On Wed, Nov 23, 2016 at 12:35 AM, Onur Karaman <onurkaraman.apa...@gmail.com
> wrote:

> Some coworkers may have had issues seeing my earlier post so reposting
> under a different email:
>
> So my earlier stated suboptimal migration plans and Joel's idea all suffer
> from either downtime or dual partition ownership and consumption.
>
> But I think there's a bigger problem: they assume users are willing to do
> the full migration immediately. I'm not convinced that this is realistic.
> Some teams may be okay with this (and the earlier stated consequences of
> the existing approaches), but others want to "canary" new code. That is,
> they want to deploy a single instance of the new code to test the waters
> while all the other instances run old code. It's not unreasonable for this
> to span days. In this world, earlier alternatives would have the canary
> under heavy load since it is the sole new consumer in the group and it is
> guaranteed to own every partition the group is interested in. So the canary
> is likely going to look unhealthy and the consumer can fall behind.
>
> Here's a not-fully-thought-out idea:
> Suppose we roll out a ZookeeperConsumerConnector that uses an embedded
> KafkaConsumer to passively participate in kafka-based coordination while
> still participating in zookeeper-based coordination. For now, the
> ZookeeperConsumerConnectors just uses the partition assignment as decided
> in zookeeper. Now suppose an outside KafkaConsumer comes up. Kafka-based
> coordination allows arbitrary metadata to get broadcasted to the group.
> Maybe we can somehow broadcast a flag saying a new consumer is running
> during this migration. If the KafkaConsumers embedded in the
> ZookeeperConsumerConnector see this flag, then they can notify the
> ZookeeperConsumerConnector's fetchers to fetch the partitions defined by
> the kafka-based coordination rebalance result. The
> ZookeeperConsumerConnector's embedded KafkaConsumer's fetchers never get
> used at any point in time.
>
> The benefits of this approach would be:
> 1. no downtime
> 2. minimal window of dual partition ownership
> 3. even partition distribution upon canary arrival.
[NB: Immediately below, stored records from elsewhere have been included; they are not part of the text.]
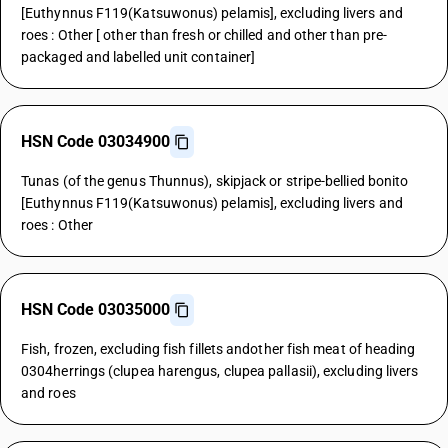
[Euthynnus F119(Katsuwonus) pelamis], excluding livers and
roes : Other [ other than fresh or chilled and other than pre-
packaged and labelled unit container]
HSN Code 03034900
Tunas (of the genus Thunnus), skipjack or stripe-bellied bonito
[Euthynnus F119(Katsuwonus) pelamis], excluding livers and
roes : Other
HSN Code 03035000
Fish, frozen, excluding fish fillets andother fish meat of heading
0304herrings (clupea harengus, clupea pallasii), excluding livers
and roes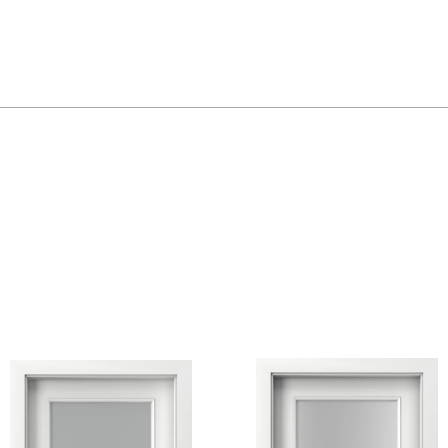
Golden Craft Oak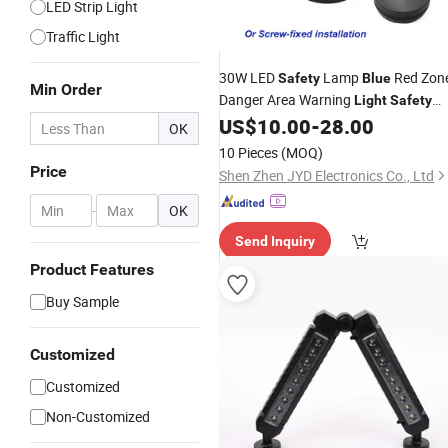
LED Strip Light
Traffic Light
30W LED
Lamp
Red Zon
Safety
Blue
Min Order
Danger Area Warning
Light
Safety
Zone
Warehouse Forklift
US$
10.00
-
28.00
Light
OK
Warning Lamp with Screw-Fixed
10 Pieces
(MOQ)
Installation
Price
Shen Zhen JYD Electronics Co., Ltd
-
OK
Send Inquiry
Product Features
Buy Sample
Customized
Customized
Non-Customized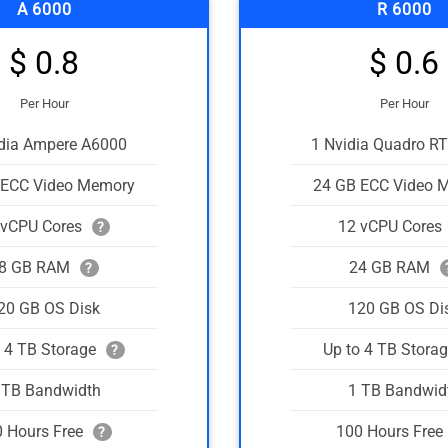
A 6000
R 6000
$ 0.8
$ 0.6
Per Hour
Per Hour
idia Ampere A6000
1 Nvidia Quadro R
 ECC Video Memory
24 GB ECC Video 
 vCPU Cores
12 vCPU Cores
?
8 GB RAM
24 GB RAM
?
20 GB OS Disk
120 GB OS Di
o 4 TB Storage
Up to 4 TB Stora
?
 TB Bandwidth
1 TB Bandwid
 Hours Free
100 Hours Free
?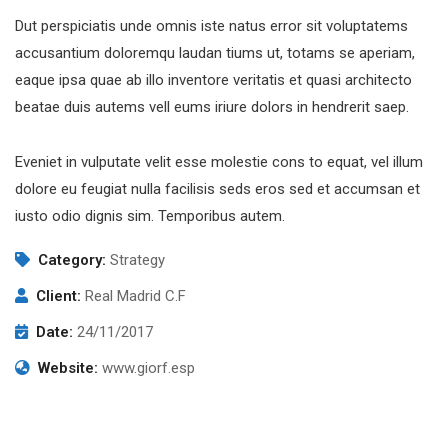
Dut perspiciatis unde omnis iste natus error sit voluptatems
accusantium doloremqu laudan tiums ut, totams se aperiam,
eaque ipsa quae ab illo inventore veritatis et quasi architecto
beatae duis autems vell eums iriure dolors in hendrerit saep.
Eveniet in vulputate velit esse molestie cons to equat, vel illum
dolore eu feugiat nulla facilisis seds eros sed et accumsan et
iusto odio dignis sim. Temporibus autem.
Category:
Strategy
Client:
Real Madrid C.F
Date:
24/11/2017
Website:
www.giorf.esp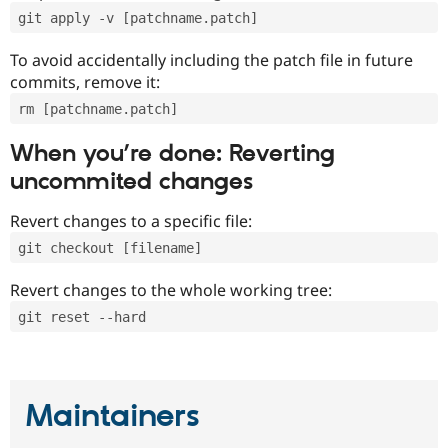
git apply -v [patchname.patch]
To avoid accidentally including the patch file in future
commits, remove it:
rm [patchname.patch]
When you’re done: Reverting
uncommited changes
Revert changes to a specific file:
git checkout [filename]
Revert changes to the whole working tree:
git reset --hard
Maintainers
> ZookeeperConsumerConnector instances can claim some partition ownership, so
> the canaried KafkaConsumer doesn't get overwhelmed by all of the
> partitions.
>
> On Fri, Nov 18, 2016 at 12:54 PM, Onur Karaman <
> okara...@linkedin.com.invalid> wrote:
>
> > So my earlier stated suboptimal migration plans and Joel's idea all
> suffer
> > from either downtime or dual partition ownership and consumption.
> >
> > But I think there's a bigger problem: they assume users are willing to do
> > the full migration immediately. I'm not convinced that this is realistic.
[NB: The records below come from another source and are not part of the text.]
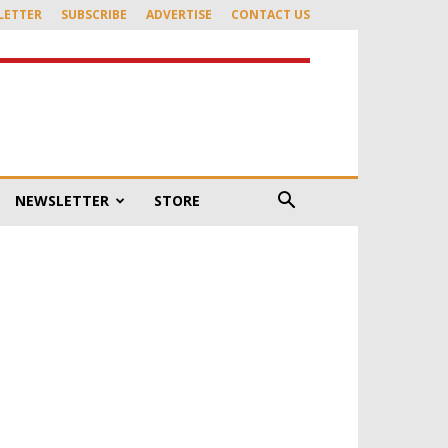
LETTER
SUBSCRIBE
ADVERTISE
CONTACT US
NEWSLETTER
STORE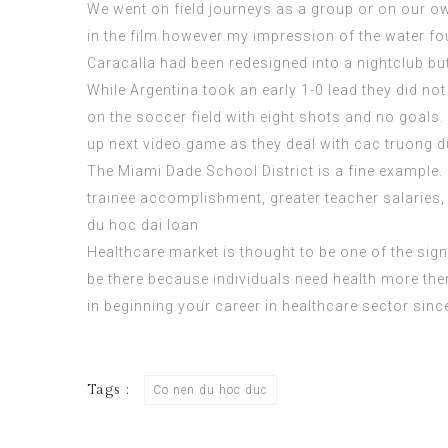
We went on field journeys as a group or on our own
in the film however my impression of the water foun
Caracalla had been redesigned into a nightclub bu
While Argentina took an early 1-0 lead they did no
on the soccer field with eight shots and no goals.
up next video game as they deal with
cac truong d
The Miami Dade School District is a fine example. 
trainee accomplishment, greater teacher salaries,
du hoc dai loan
Healthcare market is thought to be one of the sign
be there because individuals need health more then
in beginning your career in healthcare sector since
Tags :
Co nen du hoc duc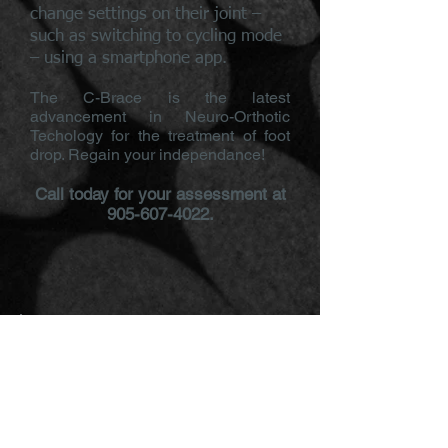
change settings on their joint –
such as switching to cycling mode
– using a smartphone app.
The C-Brace is the latest
advancement in Neuro-Orthotic
Techology for the treatment of foot
drop. Regain your independance!
Call today for your assessment at
905-607-4022
.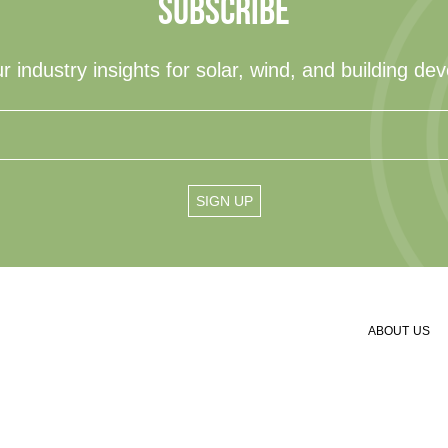
SUBSCRIBE
r industry insights for solar, wind, and building de
ABOUT US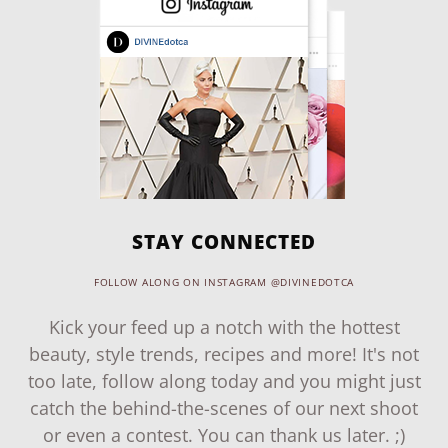
STAY CONNECTED
FOLLOW ALONG ON INSTAGRAM @DIVINEDOTCA
Kick your feed up a notch with the hottest
beauty, style trends, recipes and more! It's not
too late, follow along today and you might just
catch the behind-the-scenes of our next shoot
or even a contest. You can thank us later. ;)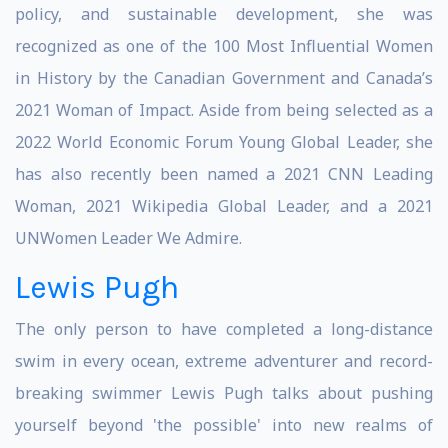
policy, and sustainable development, she was
recognized as one of the 100 Most Influential Women
in History by the Canadian Government and Canada’s
2021 Woman of Impact. Aside from being selected as a
2022 World Economic Forum Young Global Leader, she
has also recently been named a 2021 CNN Leading
Woman, 2021 Wikipedia Global Leader, and a 2021
UNWomen Leader We Admire.
Lewis Pugh
The only person to have completed a long-distance
swim in every ocean, extreme adventurer and record-
breaking swimmer Lewis Pugh talks about pushing
yourself beyond 'the possible' into new realms of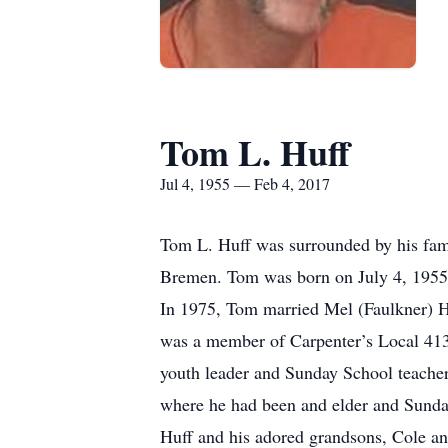
Tom L. Huff
Jul 4, 1955 — Feb 4, 2017
Tom L. Huff was surrounded by his fami
Bremen. Tom was born on July 4, 1955 
In 1975, Tom married Mel (Faulkner) H
was a member of Carpenter’s Local 413.
youth leader and Sunday School teache
where he had been and elder and Sunday 
Huff and his adored grandsons, Cole a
> > Some teams may be okay with this (and the earlier stated consequences of
> > the existing approaches), but others want to "canary" new code. That is,
> > they want to deploy a single instance of the new code to test the waters
> > while all the other instances run old code. It's not unreasonable for
> this
> > to span days. In this world, earlier alternatives would have the canary
> > under heavy load since it is the sole new consumer in the group and it is
> > guaranteed to own every partition the group is interested in. So the
> canary
> > is likely going to look unhealthy and the consumer can fall behind.
> >
> > Here's a not-fully-thought-out idea:
> > Suppose we roll out a ZookeeperConsumerConnector that uses an embedded
> > KafkaConsumer to passively participate in kafka-based coordination while
> > still participating in zookeeper-based coordination. For now, the
> > ZookeeperConsumerConnectors just uses the partition assignment as decided
> > in zookeeper. Now suppose an outside KafkaConsumer comes up. Kafka-based
> > coordination allows arbitrary metadata to get broadcasted to the group.
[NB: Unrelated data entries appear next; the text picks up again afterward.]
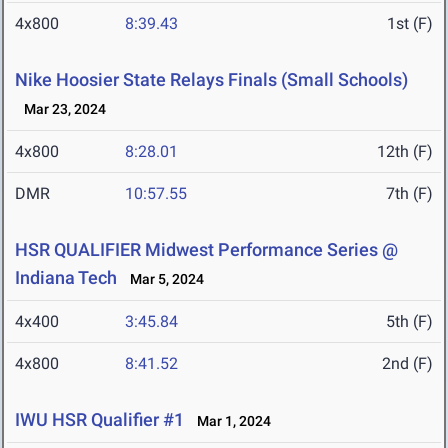
4x800
8:39.43
1st (F)
Nike Hoosier State Relays Finals (Small Schools)
Mar 23, 2024
4x800
8:28.01
12th (F)
DMR
10:57.55
7th (F)
HSR QUALIFIER Midwest Performance Series @
Indiana Tech
Mar 5, 2024
4x400
3:45.84
5th (F)
4x800
8:41.52
2nd (F)
IWU HSR Qualifier #1
Mar 1, 2024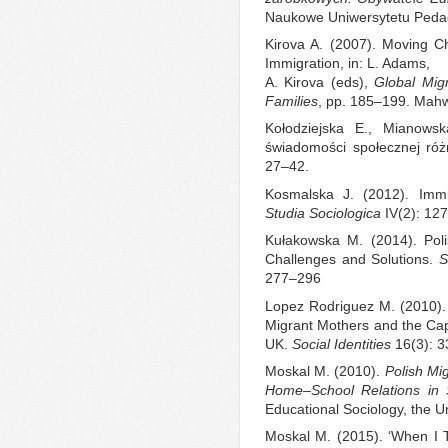
Naukowe Uniwersytetu Peda
Kirova A. (2007). Moving Ch
Immigration, in: L. Adams,
A. Kirova (eds),
Global Mig
Families
, pp. 185–199. Mah
Kołodziejska E., Mianowsk
świadomości społecznej róż
27–42.
Kosmalska J. (2012). Immi
Studia Sociologica
IV(2): 12
Kułakowska M. (2014). Polis
Challenges and Solutions.
S
277–296
Lopez Rodriguez M. (2010). 
Migrant Mothers and the Capit
UK.
Social Identities
16(3): 3
Moskal M. (2010).
Polish Mi
Home–School Relations in 
Educational Sociology, the Un
Moskal M. (2015). ‘When I 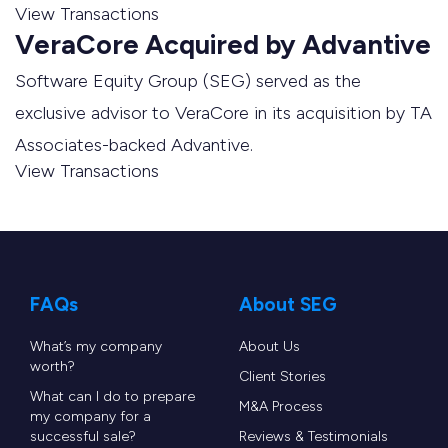
View Transactions
VeraCore Acquired by Advantive
Software Equity Group (SEG) served as the
exclusive advisor to VeraCore in its acquisition by TA
Associates-backed Advantive.
View Transactions
FAQs
About SEG
What’s my company
About Us
worth?
Client Stories
What can I do to prepare
M&A Process
my company for a
successful sale?
Reviews & Testimonials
> > Maybe we can somehow broadcast a flag saying a new consumer is running
> > during this migration. If the KafkaConsumers embedded in the
> > ZookeeperConsumerConnector see this flag, then they can notify the
> > ZookeeperConsumerConnector's fetchers to fetch the partitions defined by
> > the kafka-based coordination rebalance result. The
> > ZookeeperConsumerConnector's embedded KafkaConsumer's fetchers never get
> > used at any point in time.
> >
> > The benefits of this approach would be:
> > 1. no downtime
> > 2. minimal window of dual partition ownership
> > 3. even partition distribution upon canary arrival.
> > ZookeeperConsumerConnector instances can claim some partition ownership,
> so
> > the canaried KafkaConsumer doesn't get overwhelmed by all of the
> > partitions.
> >
> > On Thu, Nov 17, 2016 at 9:17 PM, Joel Koshy <jjkosh...@gmail.com> wrote:
> >
> > > Not sure it is worth doing, but a simple migration approach that avoids
> > > *service* downtime could be as follows:
> > >
> > >    - Add a “migration mode” to the old consumer that disables its
> > fetchers
> > >    and disables offset commits. i.e., the consumers rebalance and own
> > >    partitions but do basically nothing.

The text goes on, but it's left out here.